### [YOUR TASK]
Copy each line below holding "rates".

(Data extracted from a collection)
▼▼▼
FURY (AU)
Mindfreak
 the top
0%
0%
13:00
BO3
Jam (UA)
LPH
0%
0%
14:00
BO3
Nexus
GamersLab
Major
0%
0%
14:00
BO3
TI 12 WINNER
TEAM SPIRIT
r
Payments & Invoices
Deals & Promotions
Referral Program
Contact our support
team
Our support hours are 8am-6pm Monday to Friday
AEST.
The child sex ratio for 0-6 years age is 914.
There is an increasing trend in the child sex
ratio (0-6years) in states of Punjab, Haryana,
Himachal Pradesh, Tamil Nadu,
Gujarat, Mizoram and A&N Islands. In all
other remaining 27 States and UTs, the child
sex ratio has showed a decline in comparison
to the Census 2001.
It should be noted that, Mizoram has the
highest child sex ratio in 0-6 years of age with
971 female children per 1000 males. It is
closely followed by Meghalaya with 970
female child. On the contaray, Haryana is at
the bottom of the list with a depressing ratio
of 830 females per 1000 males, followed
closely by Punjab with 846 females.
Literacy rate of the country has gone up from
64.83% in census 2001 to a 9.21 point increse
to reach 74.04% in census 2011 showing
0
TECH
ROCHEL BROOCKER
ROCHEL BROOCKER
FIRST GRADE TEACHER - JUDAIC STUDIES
▲▲▲
▼▼▼
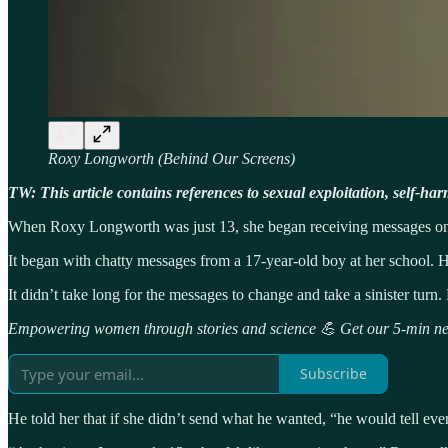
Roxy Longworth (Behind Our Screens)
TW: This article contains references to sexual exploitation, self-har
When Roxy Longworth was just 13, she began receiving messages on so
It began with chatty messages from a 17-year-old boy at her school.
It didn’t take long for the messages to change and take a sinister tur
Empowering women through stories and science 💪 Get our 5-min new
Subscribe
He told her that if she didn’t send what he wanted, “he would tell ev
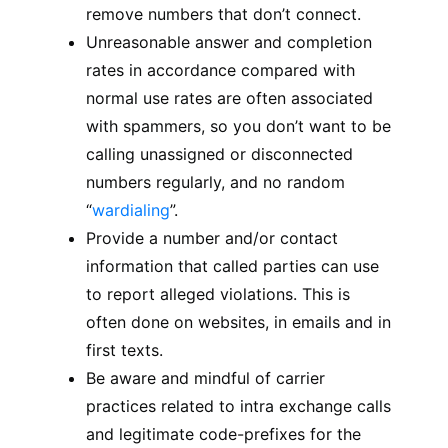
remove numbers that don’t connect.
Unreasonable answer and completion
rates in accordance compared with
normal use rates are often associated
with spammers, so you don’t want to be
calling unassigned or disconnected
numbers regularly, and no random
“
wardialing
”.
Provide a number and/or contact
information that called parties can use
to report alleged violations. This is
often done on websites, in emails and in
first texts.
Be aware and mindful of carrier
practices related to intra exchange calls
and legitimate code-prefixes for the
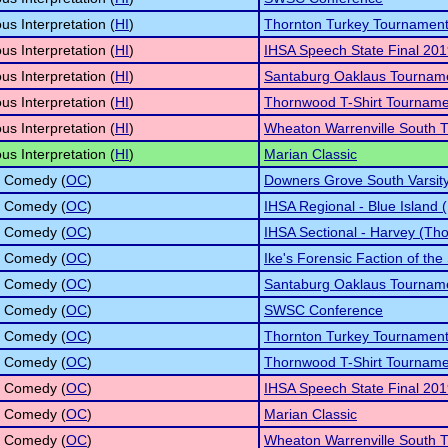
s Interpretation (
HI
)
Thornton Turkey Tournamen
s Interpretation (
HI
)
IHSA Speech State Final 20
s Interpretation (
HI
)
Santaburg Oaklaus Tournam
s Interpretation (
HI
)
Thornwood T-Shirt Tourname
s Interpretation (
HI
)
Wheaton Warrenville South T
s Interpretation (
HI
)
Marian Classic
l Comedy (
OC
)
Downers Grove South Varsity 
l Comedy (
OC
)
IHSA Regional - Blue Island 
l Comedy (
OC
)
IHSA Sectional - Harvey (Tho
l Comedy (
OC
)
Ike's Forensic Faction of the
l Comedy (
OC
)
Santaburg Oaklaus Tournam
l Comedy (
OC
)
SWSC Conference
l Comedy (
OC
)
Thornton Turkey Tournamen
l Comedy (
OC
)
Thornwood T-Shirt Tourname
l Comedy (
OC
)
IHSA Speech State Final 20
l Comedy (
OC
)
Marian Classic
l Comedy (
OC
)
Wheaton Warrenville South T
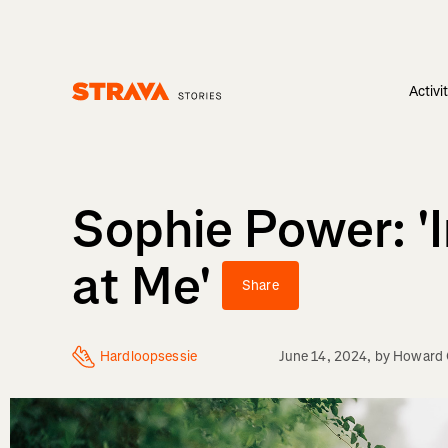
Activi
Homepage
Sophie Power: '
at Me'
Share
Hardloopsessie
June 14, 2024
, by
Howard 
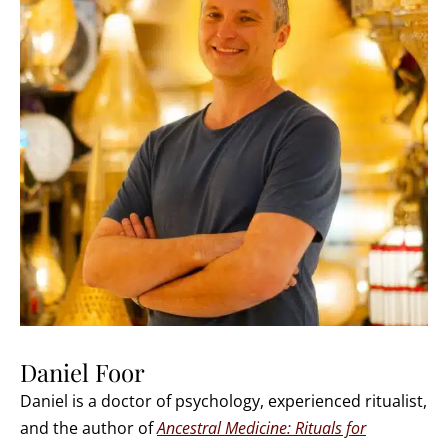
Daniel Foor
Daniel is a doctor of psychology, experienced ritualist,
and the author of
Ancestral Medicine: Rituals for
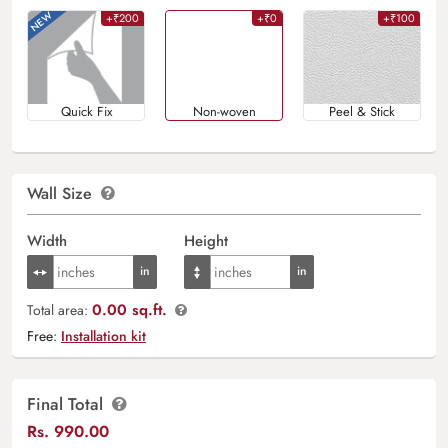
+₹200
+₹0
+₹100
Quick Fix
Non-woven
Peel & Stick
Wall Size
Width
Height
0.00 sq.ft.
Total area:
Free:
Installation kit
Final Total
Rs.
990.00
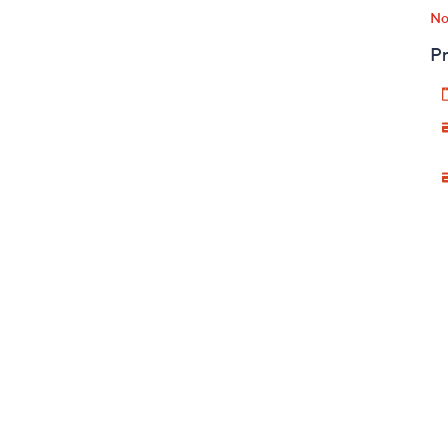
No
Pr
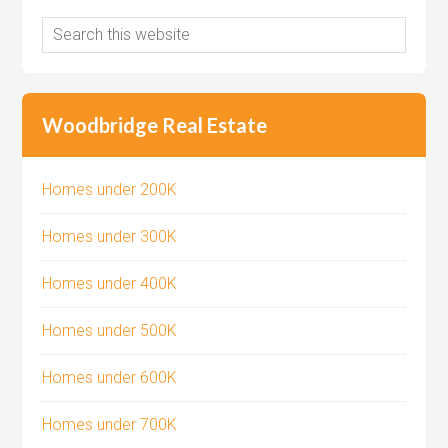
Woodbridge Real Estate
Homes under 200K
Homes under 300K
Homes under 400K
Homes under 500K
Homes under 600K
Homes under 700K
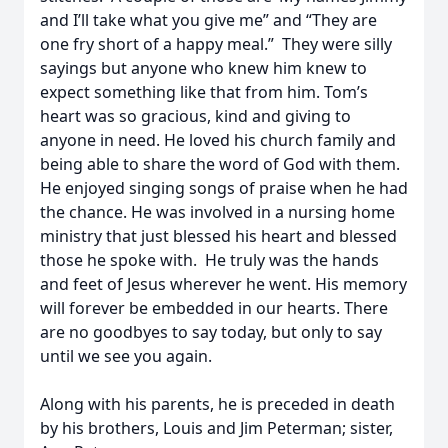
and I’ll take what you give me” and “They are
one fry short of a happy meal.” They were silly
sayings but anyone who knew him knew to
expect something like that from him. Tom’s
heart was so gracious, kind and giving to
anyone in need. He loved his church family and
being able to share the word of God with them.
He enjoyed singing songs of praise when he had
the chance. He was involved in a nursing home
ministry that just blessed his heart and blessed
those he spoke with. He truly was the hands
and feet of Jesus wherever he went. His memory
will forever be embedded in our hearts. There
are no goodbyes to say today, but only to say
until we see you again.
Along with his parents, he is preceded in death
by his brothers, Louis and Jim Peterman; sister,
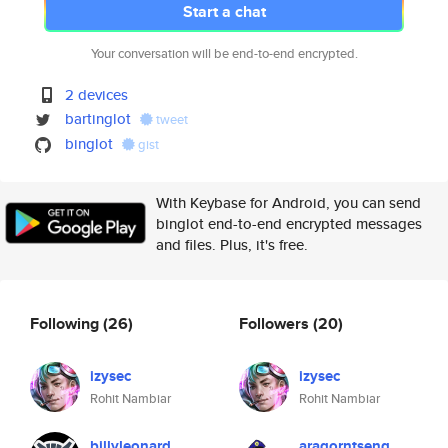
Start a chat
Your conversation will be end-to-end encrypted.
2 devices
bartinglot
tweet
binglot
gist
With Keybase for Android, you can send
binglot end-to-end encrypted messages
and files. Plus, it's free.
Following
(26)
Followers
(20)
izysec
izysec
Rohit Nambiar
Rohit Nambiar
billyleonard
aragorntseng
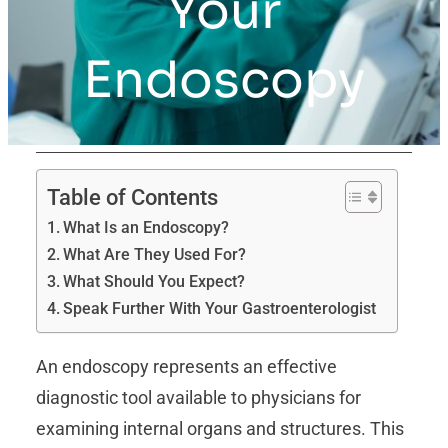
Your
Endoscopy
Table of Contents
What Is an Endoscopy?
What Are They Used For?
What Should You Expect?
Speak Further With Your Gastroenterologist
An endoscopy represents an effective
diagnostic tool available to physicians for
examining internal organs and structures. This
▲▲▲
▼▼▼
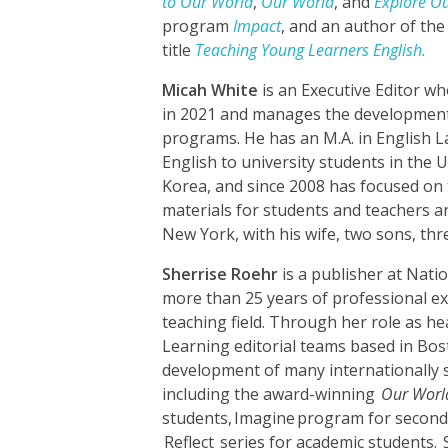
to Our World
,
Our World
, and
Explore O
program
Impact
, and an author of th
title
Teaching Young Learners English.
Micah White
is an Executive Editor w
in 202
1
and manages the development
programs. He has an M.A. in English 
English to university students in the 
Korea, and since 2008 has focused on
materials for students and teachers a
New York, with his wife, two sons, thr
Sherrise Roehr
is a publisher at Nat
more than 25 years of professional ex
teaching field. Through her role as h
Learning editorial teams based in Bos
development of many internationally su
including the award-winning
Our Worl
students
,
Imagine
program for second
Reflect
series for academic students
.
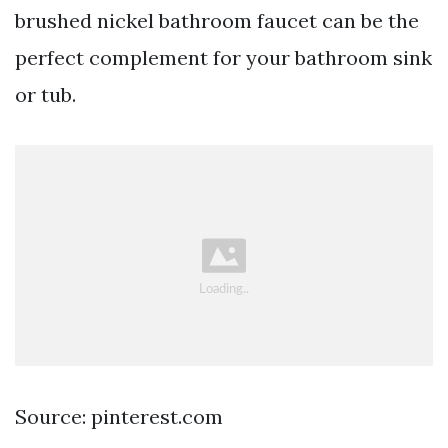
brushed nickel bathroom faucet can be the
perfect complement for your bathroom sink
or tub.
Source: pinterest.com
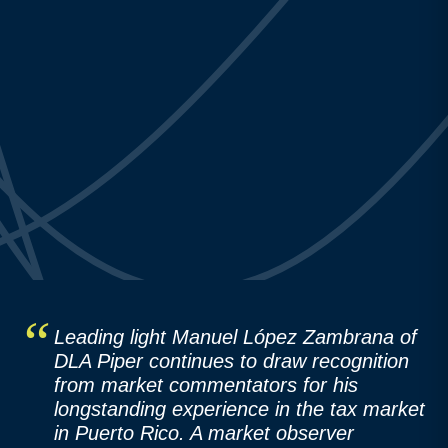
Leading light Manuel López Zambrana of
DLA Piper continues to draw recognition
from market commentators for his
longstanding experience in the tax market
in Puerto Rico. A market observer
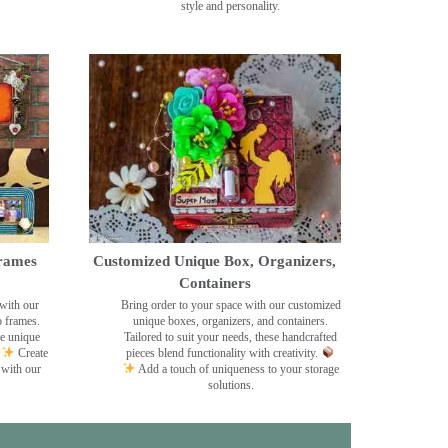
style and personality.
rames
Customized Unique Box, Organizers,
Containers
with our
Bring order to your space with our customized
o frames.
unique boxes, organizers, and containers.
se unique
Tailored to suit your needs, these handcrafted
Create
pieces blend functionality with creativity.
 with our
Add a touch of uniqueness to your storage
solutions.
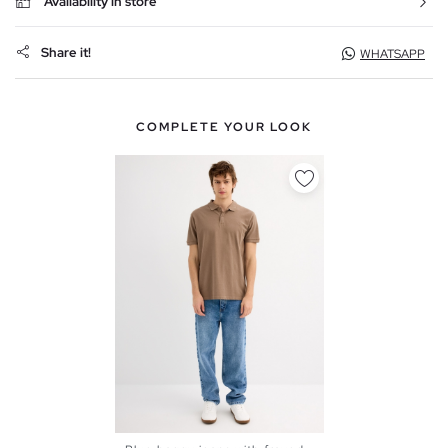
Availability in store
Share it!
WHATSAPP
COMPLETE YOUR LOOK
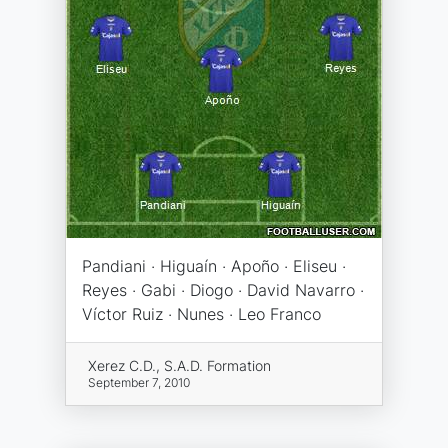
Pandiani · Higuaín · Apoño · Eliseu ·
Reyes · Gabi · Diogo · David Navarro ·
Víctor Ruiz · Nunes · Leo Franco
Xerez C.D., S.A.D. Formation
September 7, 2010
▲▲▲
### [OUTPUT OF THE EXERCISE]
rates in accordance compared with
normal use rates are often associated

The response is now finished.